(Transcribed page contents)
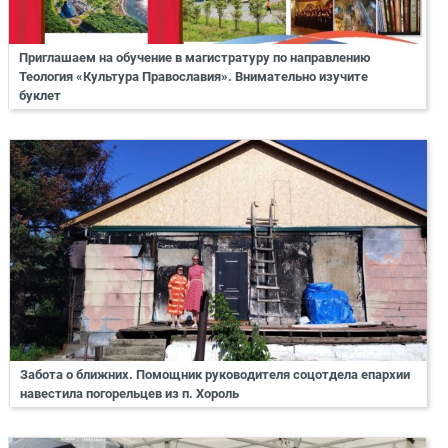
Приглашаем на обучение в магистратуру по направлению
Теология «Культура Православия». Внимательно изучите
буклет
Забота о ближних. Помощник руководителя соцотдела епархии
навестила погорельцев из п. Хороль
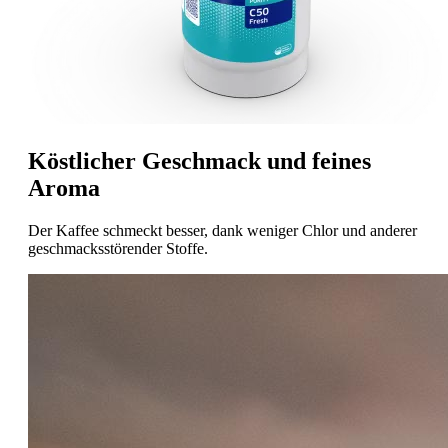
Köstlicher Geschmack und feines
Aroma
Der Kaffee schmeckt besser, dank weniger Chlor und anderer
geschmacksstörender Stoffe.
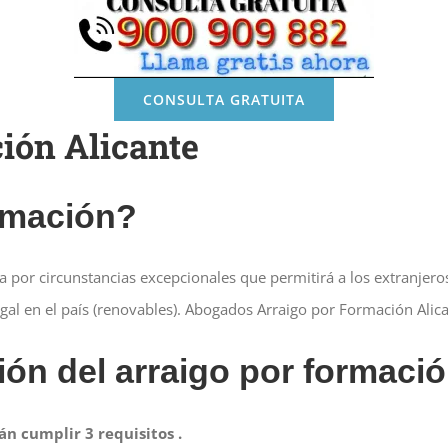
CONSULTA GRATUITA
ión Alicante
ormación?
 por circunstancias excepcionales que permitirá a los extranjero
al en el país (renovables). Abogados Arraigo por Formación Alic
ión del arraigo por formaci
án cumplir 3 requisitos .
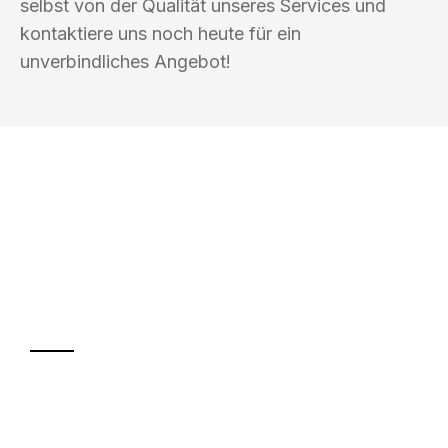
selbst von der Qualität unseres Services und
kontaktiere uns noch heute für ein
unverbindliches Angebot!
UMZUGSKÖNIG WEISS WIEN
Ihr Umzug oder
Transport
Sparen Sie bis zu 100€ bei Anfrage
Abwicklung innerhalb von 24 Stunden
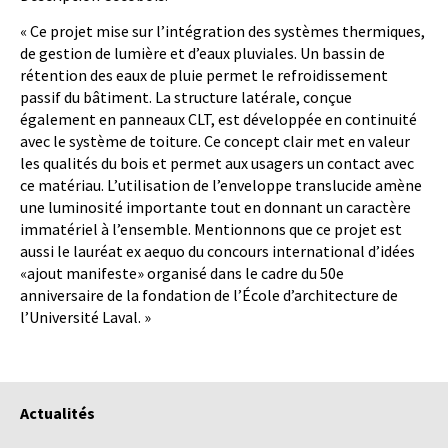
« Ce projet mise sur l’intégration des systèmes thermiques,
de gestion de lumière et d’eaux pluviales. Un bassin de
rétention des eaux de pluie permet le refroidissement
passif du bâtiment. La structure latérale, conçue
également en panneaux CLT, est développée en continuité
avec le système de toiture. Ce concept clair met en valeur
les qualités du bois et permet aux usagers un contact avec
ce matériau. L’utilisation de l’enveloppe translucide amène
une luminosité importante tout en donnant un caractère
immatériel à l’ensemble. Mentionnons que ce projet est
aussi le lauréat ex aequo du concours international d’idées
«ajout manifeste» organisé dans le cadre du 50e
anniversaire de la fondation de l’École d’architecture de
l’Université Laval. »
Actualités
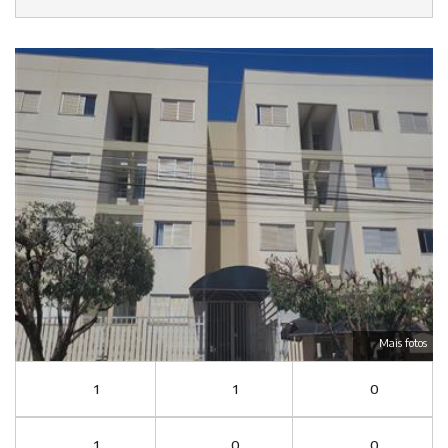
Mais fotos
1
1
0
1
0
0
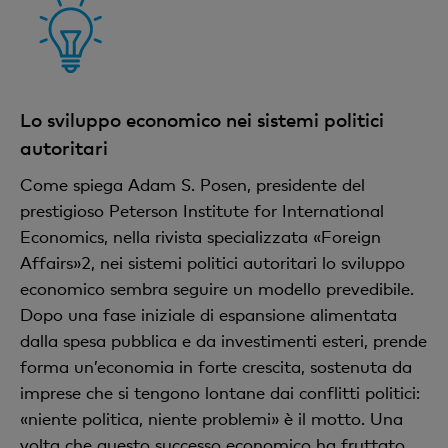
Lo sviluppo economico nei sistemi politici
autoritari
Come spiega Adam S. Posen, presidente del
prestigioso Peterson Institute for International
Economics, nella rivista specializzata «Foreign
Affairs»2, nei sistemi politici autoritari lo sviluppo
economico sembra seguire un modello prevedibile.
Dopo una fase iniziale di espansione alimentata
dalla spesa pubblica e da investimenti esteri, prende
forma un’economia in forte crescita, sostenuta da
imprese che si tengono lontane dai conflitti politici:
«niente politica, niente problemi» è il motto. Una
volta che questo successo economico ha fruttato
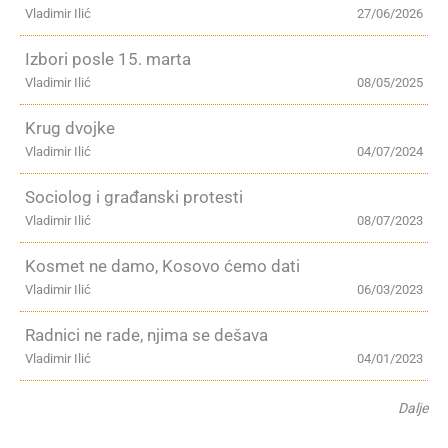
Vladimir Ilić
27/06/2026
Izbori posle 15. marta
Vladimir Ilić
08/05/2025
Krug dvojke
Vladimir Ilić
04/07/2024
Sociolog i građanski protesti
Vladimir Ilić
08/07/2023
Kosmet ne damo, Kosovo ćemo dati
Vladimir Ilić
06/03/2023
Radnici ne rade, njima se dešava
Vladimir Ilić
04/01/2023
Dalje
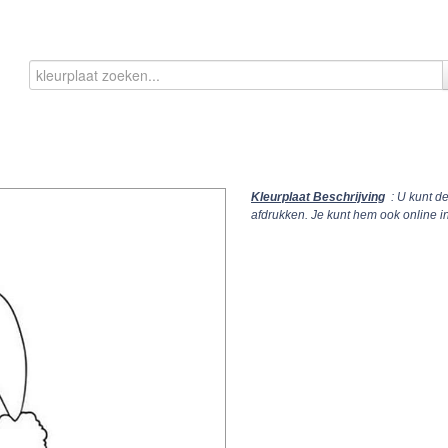
Kleurplaat Beschrijving
: U kunt d
afdrukken. Je kunt hem ook online 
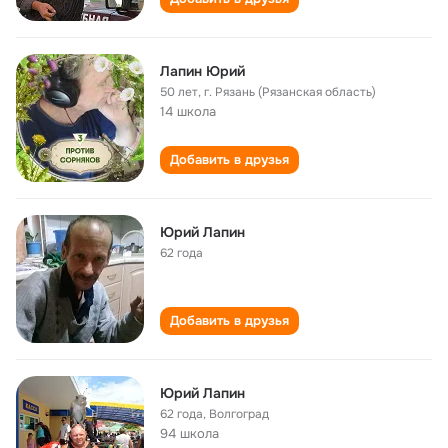
Лапин Юрий
50 лет
,
г. Рязань (Рязанская область)
14 школа
Добавить в друзья
Юрий Лапин
62 года
Добавить в друзья
Юрий Лапин
62 года
,
Волгоград
94 школа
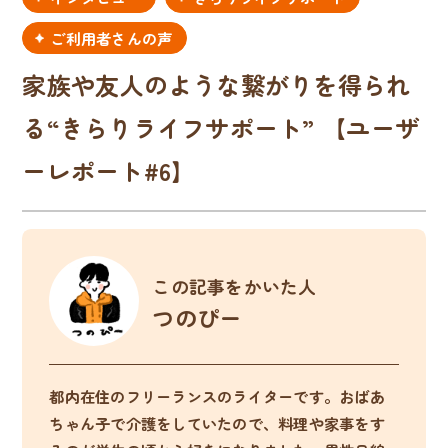
ご利用者さんの声
家族や友人のような繋がりを得られ
る“きらりライフサポート” 【ユーザ
ーレポート#6】
この記事をかいた人
つのぴー
都内在住のフリーランスのライターです。おばあ
ちゃん子で介護をしていたので、料理や家事をす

## WHAT TO DO
With "kunt" as the search string, filter the records and return each line that has it.

## RESULT BELOW
: U kunt d
afdrukken. Je kunt hem ook online 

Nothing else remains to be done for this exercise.